Mode localized artificial hair sensor with enhanced linearity applied for dual-axis air flow sensing

Abstract

Abstract The weakly coupled resonators based on mode localization are promising in emerging signal measurement fields due to the verified relative mechanical sensitivity enhancement and exceptional ambient robustness. In this work, we report a novel mode localized artificial hair sensor for dual-axis air flow sensing. A new full-scale linear output metric based on differential subtraction of reciprocal amplitude ratios (SRAR) is proposed to suppress the strong inherent non-linearity of amplitude ratio-modulated output metric. The theoretical derivation of mechanical sensitivity demonstrates that the differential SRAR output is strictly linear with the square of input air flow velocity. The fabrication process based on standard deep dry silicon on glass is described and an optimized control and measurement system composed of an analog interface circuit and a digital signal processing circuit is designed for experimental performance evaluation.
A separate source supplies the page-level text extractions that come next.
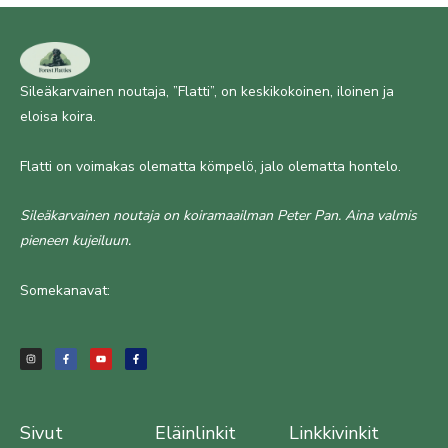
Sileäkarvainen noutaja, ”Flatti”, on keskikokoinen, iloinen ja
eloisa koira.
Flatti on voimakas olematta kömpelö, jalo olematta hontelo.
Sileäkarvainen noutaja on koiramaailman Peter Pan. Aina valmis
pieneen kujeiluun.
Somekanavat:
I
F
Y
F
n
a
o
a
s
c
u
c
t
e
t
e
a
b
u
b
g
o
b
o
r
o
e
o
a
k
k
m
-
-
f
f
Sivut
Eläinlinkit
Linkkivinkit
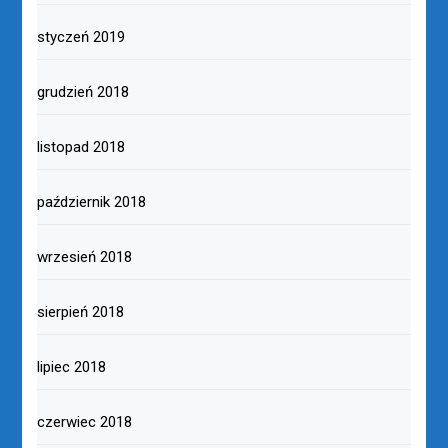
styczeń 2019
grudzień 2018
listopad 2018
październik 2018
wrzesień 2018
sierpień 2018
lipiec 2018
czerwiec 2018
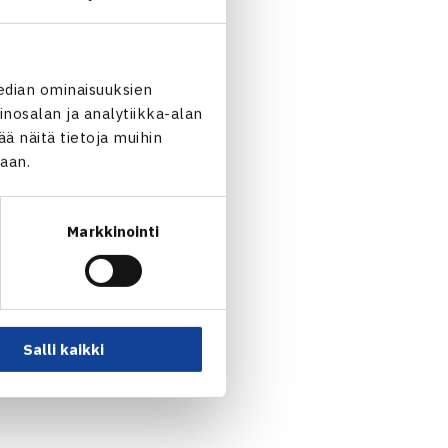
edian ominaisuuksien
nosalan ja analytiikka-alan
 näitä tietoja muihin
jaan.
Markkinointi
Salli kaikki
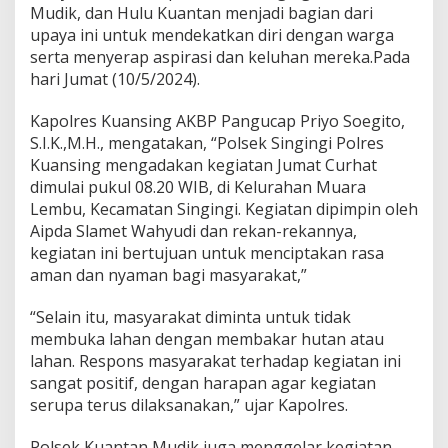
e
Mudik, dan Hulu Kuantan menjadi bagian dari
g
upaya ini untuk mendekatkan diri dengan warga
i
serta menyerap aspirasi dan keluhan mereka.Pada
a
t
hari Jumat (10/5/2024).
a
n
Kapolres Kuansing AKBP Pangucap Priyo Soegito,
J
S.I.K.,M.H., mengatakan, “Polsek Singingi Polres
u
Kuansing mengadakan kegiatan Jumat Curhat
m
a
dimulai pukul 08.20 WIB, di Kelurahan Muara
t
Lembu, Kecamatan Singingi. Kegiatan dipimpin oleh
C
Aipda Slamet Wahyudi dan rekan-rekannya,
u
kegiatan ini bertujuan untuk menciptakan rasa
r
h
aman dan nyaman bagi masyarakat,”
a
t
“Selain itu, masyarakat diminta untuk tidak
B
membuka lahan dengan membakar hutan atau
e
lahan. Respons masyarakat terhadap kegiatan ini
r
s
sangat positif, dengan harapan agar kegiatan
a
serupa terus dilaksanakan,” ujar Kapolres.
m
a
Polsek Kuantan Mudik juga menggelar kegiatan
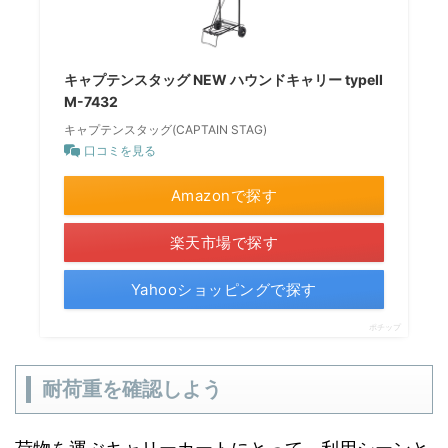
キャプテンスタッグ NEW ハウンドキャリー typeII
M-7432
キャプテンスタッグ(CAPTAIN STAG)
口コミを見る
Amazonで探す
楽天市場で探す
Yahooショッピングで探す
ポチップ
耐荷重を確認しよう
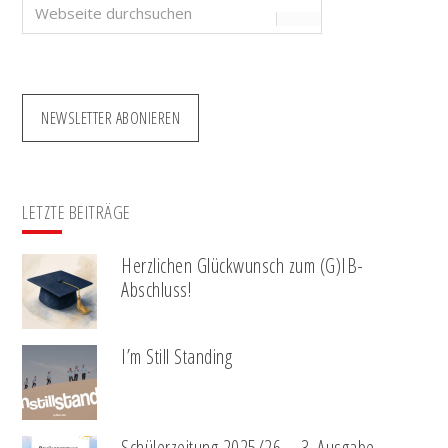
Webseite
durchsuchen
NEWSLETTER ABONIEREN
LETZTE BEITRÄGE
Herzlichen Glückwunsch zum (G)IB-
Abschluss!
I’m Still Standing
Schülerzeitung 2025/26 – 3. Ausgabe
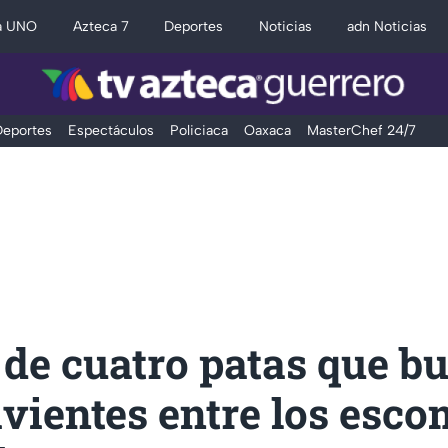
a UNO
Azteca 7
Deportes
Noticias
adn Noticias
eportes
Espectáculos
Policiaca
Oaxaca
MasterChef 24/7
 de cuatro patas que b
vientes entre los esco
The tested prototype shows an x-axis mechanical sensitivity of 5.417 × 10−2/(m s)−2 with an x-axis cross-axis coupling coefficient of 0.067 and a y-axis sensitivity of 6.212 × 10−2/(m s)−2 with a y-axis cross-axis coupling coefficient of 0.055. The comparative experiment results confirm that compared to frequency-based output and amplitude ratio-based output, the differential SRAR-based output not only promotes the relative mechanical sensitivity and linearity but also exhibits the superior bias stability, which indicates a better common-mode rejection of ambient fluctuations.